→ **STORED DATA**:

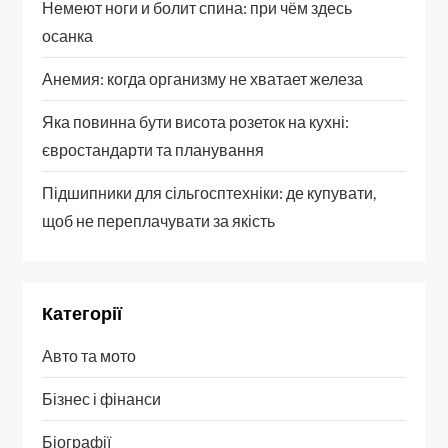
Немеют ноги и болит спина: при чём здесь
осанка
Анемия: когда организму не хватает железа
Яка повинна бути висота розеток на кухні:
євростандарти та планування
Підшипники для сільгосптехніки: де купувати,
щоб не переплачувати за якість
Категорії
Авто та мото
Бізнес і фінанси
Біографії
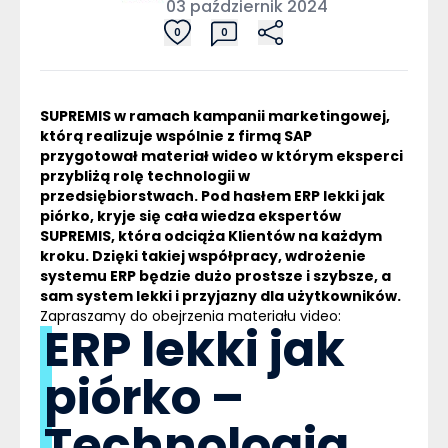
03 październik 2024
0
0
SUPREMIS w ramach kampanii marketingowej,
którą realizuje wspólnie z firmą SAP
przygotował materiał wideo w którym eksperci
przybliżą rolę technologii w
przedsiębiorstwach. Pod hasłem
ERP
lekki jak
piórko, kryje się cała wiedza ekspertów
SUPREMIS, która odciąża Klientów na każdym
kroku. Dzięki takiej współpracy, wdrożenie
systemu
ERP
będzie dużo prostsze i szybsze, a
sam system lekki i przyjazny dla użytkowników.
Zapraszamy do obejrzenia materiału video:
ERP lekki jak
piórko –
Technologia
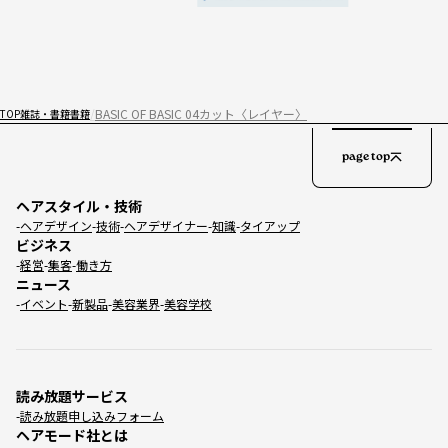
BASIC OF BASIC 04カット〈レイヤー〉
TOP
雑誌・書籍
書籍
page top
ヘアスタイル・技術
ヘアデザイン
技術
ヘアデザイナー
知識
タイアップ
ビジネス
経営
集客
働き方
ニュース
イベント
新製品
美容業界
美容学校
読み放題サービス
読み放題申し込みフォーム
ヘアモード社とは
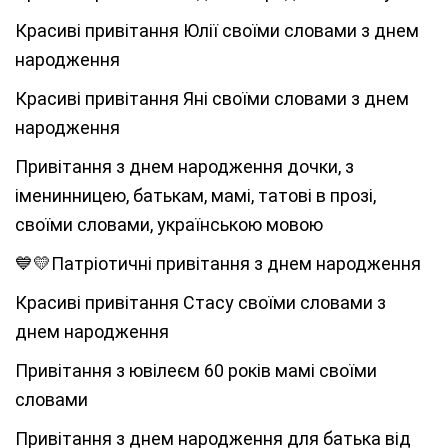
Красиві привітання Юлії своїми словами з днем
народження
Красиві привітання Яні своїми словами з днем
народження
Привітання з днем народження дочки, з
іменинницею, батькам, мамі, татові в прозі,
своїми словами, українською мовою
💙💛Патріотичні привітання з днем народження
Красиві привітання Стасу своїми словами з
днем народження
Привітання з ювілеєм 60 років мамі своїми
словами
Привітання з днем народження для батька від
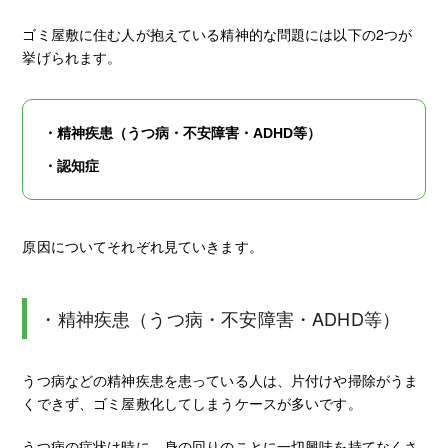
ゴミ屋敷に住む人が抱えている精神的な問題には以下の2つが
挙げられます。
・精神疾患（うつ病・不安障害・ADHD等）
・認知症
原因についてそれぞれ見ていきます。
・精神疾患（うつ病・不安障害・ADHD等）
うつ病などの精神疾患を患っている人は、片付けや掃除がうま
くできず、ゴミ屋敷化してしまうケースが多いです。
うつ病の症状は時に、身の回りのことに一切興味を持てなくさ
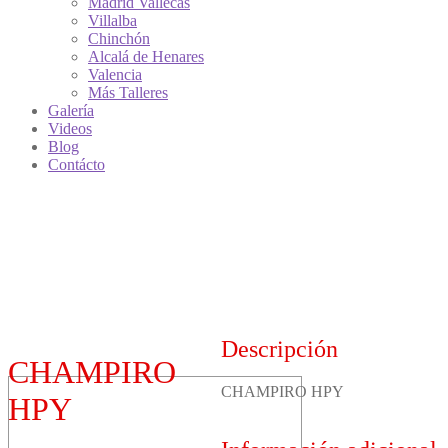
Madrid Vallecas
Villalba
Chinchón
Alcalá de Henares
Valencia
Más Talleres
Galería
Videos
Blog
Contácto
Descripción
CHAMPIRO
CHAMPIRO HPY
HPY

→ **WHAT YOU WILL DO**: From the line containing "Technologia" down to the final line of the listing above, write out only those lines exactly as they are, minus the pictures.

→ **RESPONSE BELOW**:
Technologia
BASIC OF BASIC 04カット〈レイヤー〉
TOP
雑誌・書籍
書籍
page top
ヘアスタイル・技術
ヘアデザイン
技術
ヘアデザイナー
知識
タイアップ
ビジネス
経営
集客
働き方
ニュース
イベント
新製品
美容業界
美容学校
読み放題サービス
読み放題申し込みフォーム
ヘアモード社とは
Красиві привітання Юлії своїми словами з днем
народження
Красиві привітання Яні своїми словами з днем
народження
Привітання з днем народження дочки, з
іменинницею, батькам, мамі, татові в прозі,
своїми словами, українською мовою
💙💛Патріотичні привітання з днем народження
Красиві привітання Стасу своїми словами з
днем народження
Привітання з ювілеєм 60 років мамі своїми
словами
Привітання з днем народження для батька від
ゴミ屋敷に住む人が抱えている精神的な問題には以下の2つが
挙げられます。
・精神疾患（うつ病・不安障害・ADHD等）
・認知症
原因についてそれぞれ見ていきます。
・精神疾患（うつ病・不安障害・ADHD等）
うつ病などの精神疾患を患っている人は、片付けや掃除がうま
くできず、ゴミ屋敷化してしまうケースが多いです。
うつ病の症状は時に、身の回りのことに一切興味を持てなくさ
Madrid Vallecas
Villalba
Chinchón
Alcalá de Henares
Valencia
Más Talleres
Galería
Videos
Blog
Contácto
Descripción
CHAMPIRO
CHAMPIRO HPY
HPY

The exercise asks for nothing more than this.